_Records for this exercise_
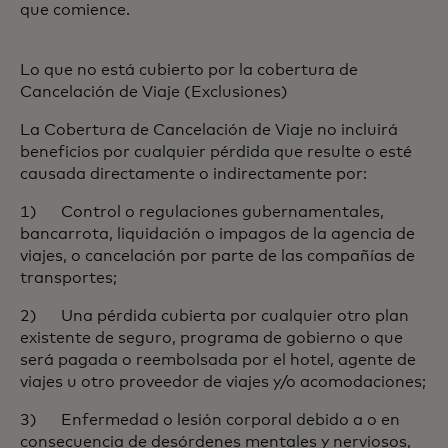
que comience.
Lo que no está cubierto por la cobertura de
Cancelación de Viaje (Exclusiones)
La Cobertura de Cancelación de Viaje no incluirá
beneficios por cualquier pérdida que resulte o esté
causada directamente o indirectamente por:
1) Control o regulaciones gubernamentales,
bancarrota, liquidación o impagos de la agencia de
viajes, o cancelación por parte de las compañías de
transportes;
2) Una pérdida cubierta por cualquier otro plan
existente de seguro, programa de gobierno o que
será pagada o reembolsada por el hotel, agente de
viajes u otro proveedor de viajes y/o acomodaciones;
3) Enfermedad o lesión corporal debido a o en
consecuencia de desórdenes mentales y nerviosos,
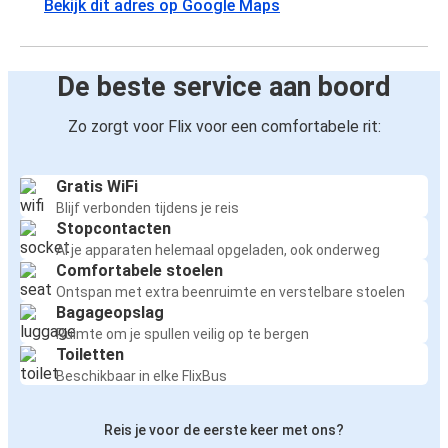
Bekijk dit adres op Google Maps
De beste service aan boord
Zo zorgt voor Flix voor een comfortabele rit:
Gratis WiFi
Blijf verbonden tijdens je reis
Stopcontacten
Al je apparaten helemaal opgeladen, ook onderweg
Comfortabele stoelen
Ontspan met extra beenruimte en verstelbare stoelen
Bagageopslag
Ruimte om je spullen veilig op te bergen
Toiletten
Beschikbaar in elke FlixBus
Reis je voor de eerste keer met ons?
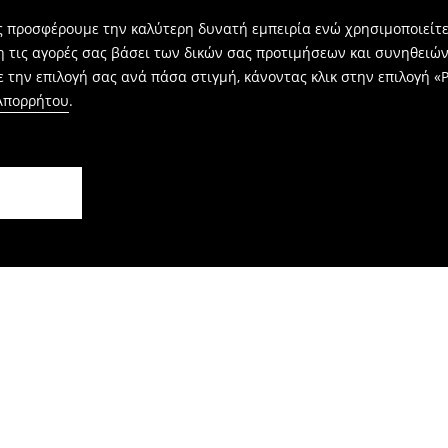
ας προσφέρουμε την καλύτερη δυνατή εμπειρία ενώ χρησιμοποιείτε
η τις αγορές σας βάσει των δικών σας προτιμήσεων και συνηθειώ
 την επιλογή σας ανά πάσα στιγμή, κάνοντας κλικ στην επιλογή «Ρ
 Απορρήτου
.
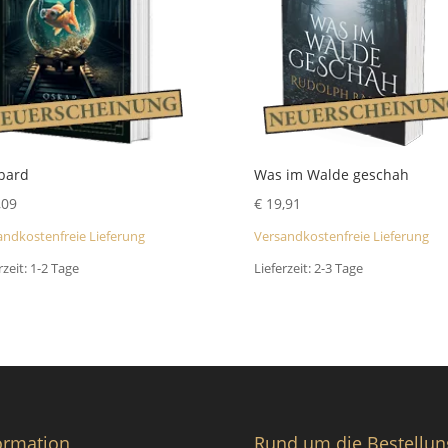
bard
Was im Walde geschah
,09
€
19,91
andkostenfreie Lieferung
Versandkostenfreie Lieferung
rzeit:
1-2 Tage
Lieferzeit:
2-3 Tage
ormation
Rund um die Bestellun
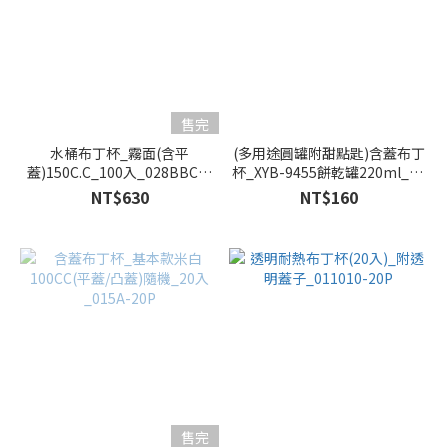
售完
水桶布丁杯_霧面(含平
(多用途圓罐附甜點匙)含蓋布丁
蓋)150C.C_100入_028BBC5-
杯_XYB-9455餅乾罐220ml_10
100P
入_413025
NT$630
NT$160
售完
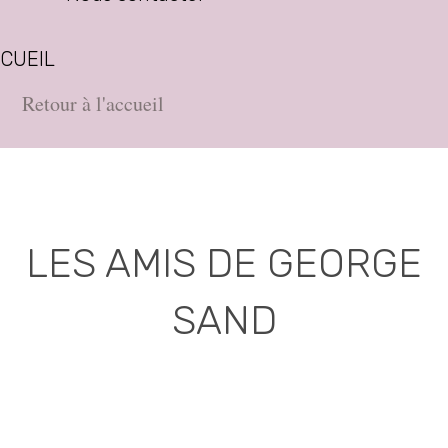
CUEIL
Retour à l'accueil
LES AMIS DE GEORGE
SAND
Association déclarée (J.O. 16 - 17 Juin 1975)
Mairie de la Châtre, Place de l'Hôtel de Ville, 36400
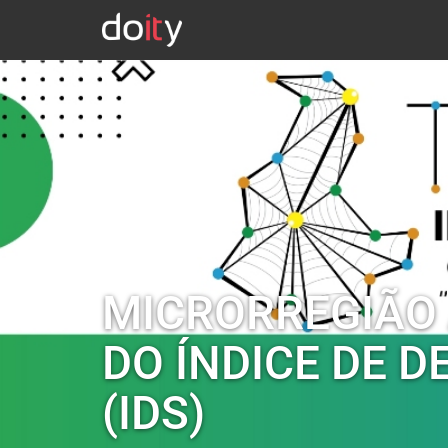
MICRORREGIÃO 
DO ÍNDICE DE 
(IDS)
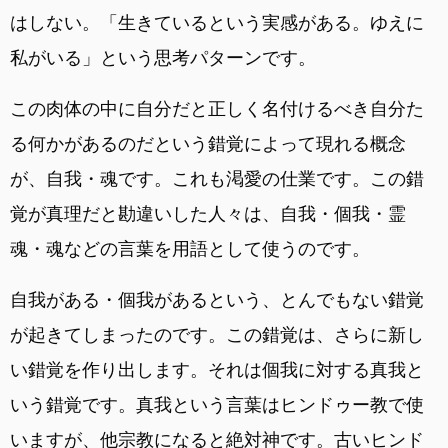
はしない。「生きているという実感がある。ゆえに
私がいる」という思考パターンです。
この肉体の中に自分だと正しく名付けるべき自分た
る何かがあるのだという錯覚によって現れる概念
が、自我・魂です。これも渇愛の仕業です。この錯
覚が真理だと勘違いした人々は、自我・個我・霊
魂・魂などの言葉を用語として使うのです。
自我がある・個我があるという、とんでもない錯覚
が起きてしまったのです。この錯覚は、さらに新し
い錯覚を作り出します。それは個我に対する真我と
いう錯覚です。真我という言葉はヒンドゥー教で使
いますが、他宗教になると絶対神です。古いヒンド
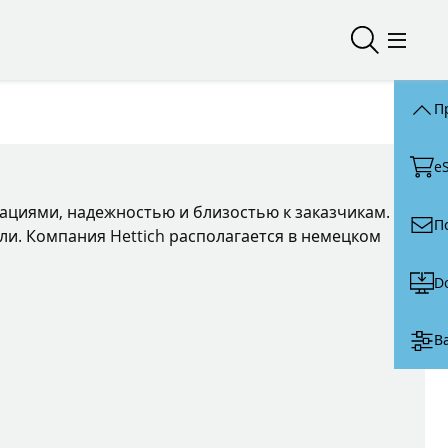
Открыть/з
Откры
П
e
вациями, надежностью и близостью к заказчикам.
П
ли. Компания Hettich располагается в немецком
D
В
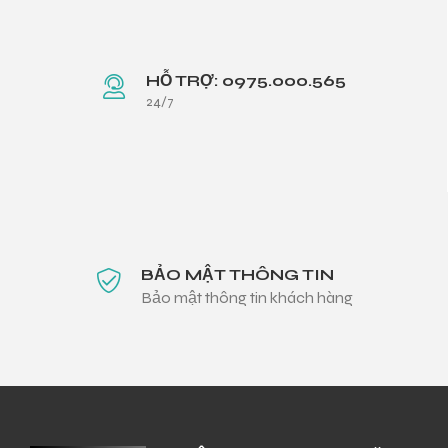
HỖ TRỢ: 0975.000.565
24/7
BẢO MẬT THÔNG TIN
Bảo mật thông tin khách hàng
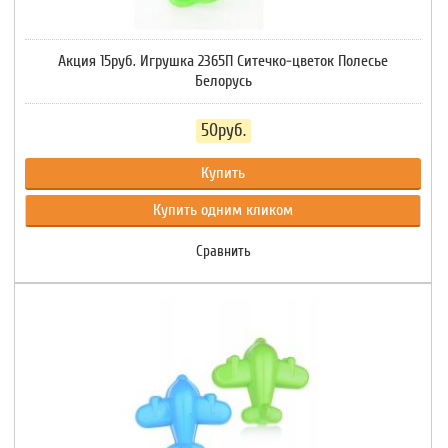
Акция 15руб. Игрушка 2365П Ситечко-цветок Полесье
Белорусь
50руб.
Купить
Купить одним кликом
Сравнить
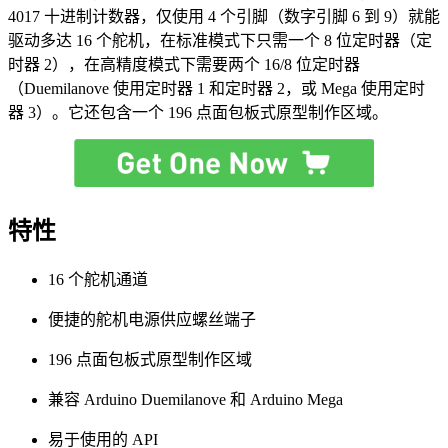
4017 十进制计数器，仅使用 4 个引脚（数字引脚 6 到 9）就能
驱动多达 16 个舵机，在标准模式下只需一个 8 位定时器（定
时器 2），在高精度模式下需要两个 16/8 位定时器
（Duemilanove 使用定时器 1 和定时器 2，或 Mega 使用定时
器 3）。它还包含一个 196 点面包板式原型制作区域。
特性
16 个舵机通道
便捷的舵机电源供应螺丝端子
196 点面包板式原型制作区域
兼容 Arduino Duemilanove 和 Arduino Mega
易于使用的 API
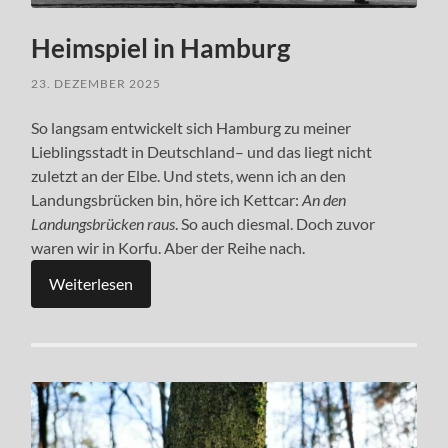
Heimspiel in Hamburg
23. DEZEMBER 2025
So langsam entwickelt sich Hamburg zu meiner
Lieblingsstadt in Deutschland– und das liegt nicht
zuletzt an der Elbe. Und stets, wenn ich an den
Landungsbrücken bin, höre ich Kettcar:
An den
Landungsbrücken raus
. So auch diesmal. Doch zuvor
waren wir in Korfu. Aber der Reihe nach.
Weiterlesen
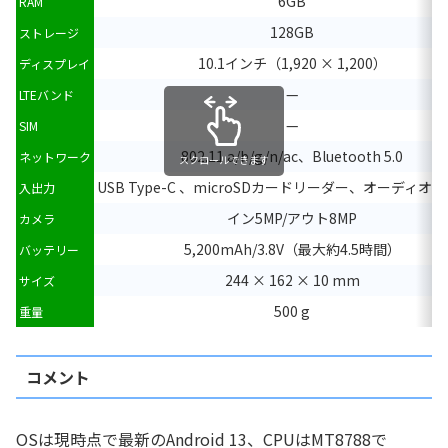
6GB
RAM
128GB
ストレージ
10.1インチ（1,920 × 1,200）
ディスプレイ
—
LTEバンド
—
SIM
802.11 a/b/g/n/ac、Bluetooth 5.0
ネットワーク
スクロールできます
USB Type-C 、microSDカードリーダー、オーディオ
入出力
イン5MP/アウト8MP
カメラ
5,200mAh/3.8V（最大約4.5時間）
バッテリー
244 × 162 × 10 mm
サイズ
500 g
重量
コメント
OSは現時点で最新のAndroid 13、CPUはMT8788で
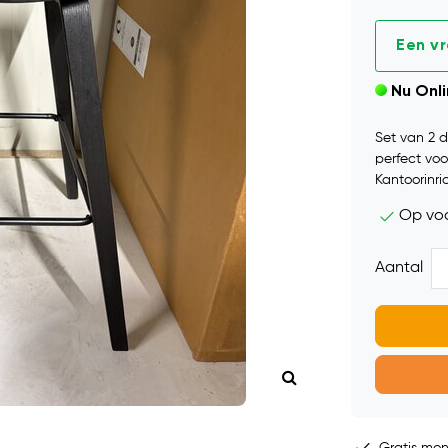
Een v
Nu Onl
Set van 2 d
perfect voo
Kantoorinri
Op vo
Aantal
Gratis mo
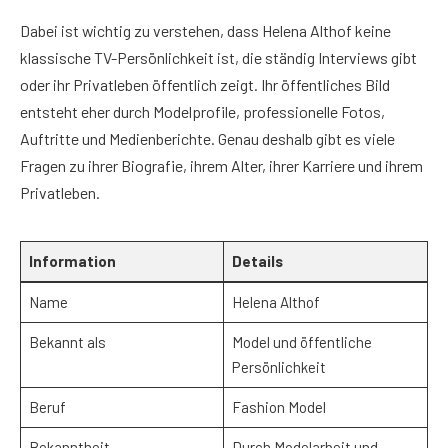
Dabei ist wichtig zu verstehen, dass Helena Althof keine
klassische TV-Persönlichkeit ist, die ständig Interviews gibt
oder ihr Privatleben öffentlich zeigt. Ihr öffentliches Bild
entsteht eher durch Modelprofile, professionelle Fotos,
Auftritte und Medienberichte. Genau deshalb gibt es viele
Fragen zu ihrer Biografie, ihrem Alter, ihrer Karriere und ihrem
Privatleben.
Information
Details
Name
Helena Althof
Bekannt als
Model und öffentliche
Persönlichkeit
Beruf
Fashion Model
Bekanntheit
Durch Modelarbeit und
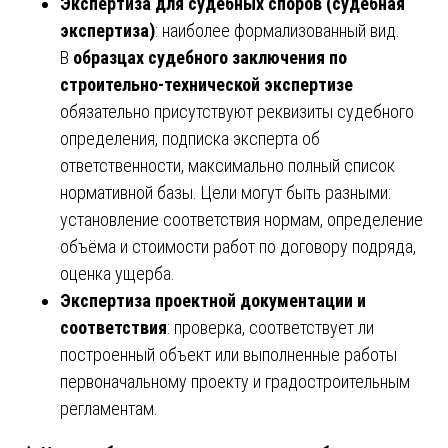
Экспертиза для судебных споров (судебная
экспертиза)
: наиболее формализованный вид.
В
образцах судебного заключения по
строительно-технической экспертизе
обязательно присутствуют реквизиты судебного
определения, подписка эксперта об
ответственности, максимально полный список
нормативной базы. Цели могут быть разными:
установление соответствия нормам, определение
объёма и стоимости работ по договору подряда,
оценка ущерба.
Экспертиза проектной документации и
соответствия
: проверка, соответствует ли
построенный объект или выполненные работы
первоначальному проекту и градостроительным
регламентам.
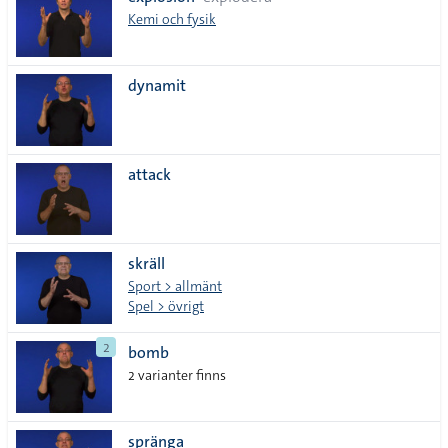
lista
Kemi och fysik
dynamit
attack
skräll
Sport > allmänt
Spel > övrigt
2
bomb
2 varianter finns
spränga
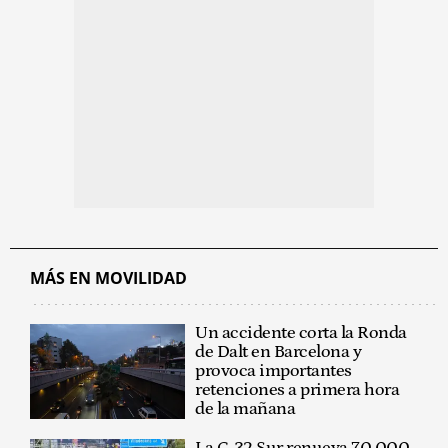
MÁS EN MOVILIDAD
Un accidente corta la Ronda
de Dalt en Barcelona y
provoca importantes
retenciones a primera hora
de la mañana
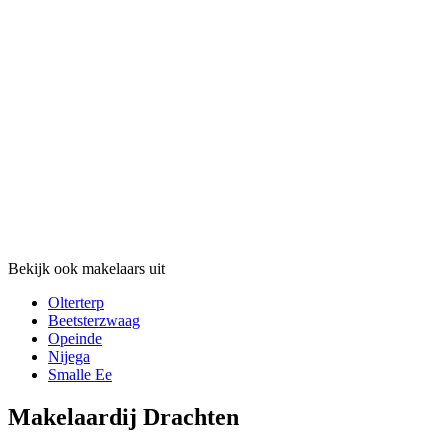
Bekijk ook makelaars uit
Olterterp
Beetsterzwaag
Opeinde
Nijega
Smalle Ee
Makelaardij Drachten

_Task details_
Which lines in the material contain the word "pérdida"? Pull each of them out.

_Result of this task_
beneficios por cualquier pérdida que resulte o esté
2) Una pérdida cubierta por cualquier otro plan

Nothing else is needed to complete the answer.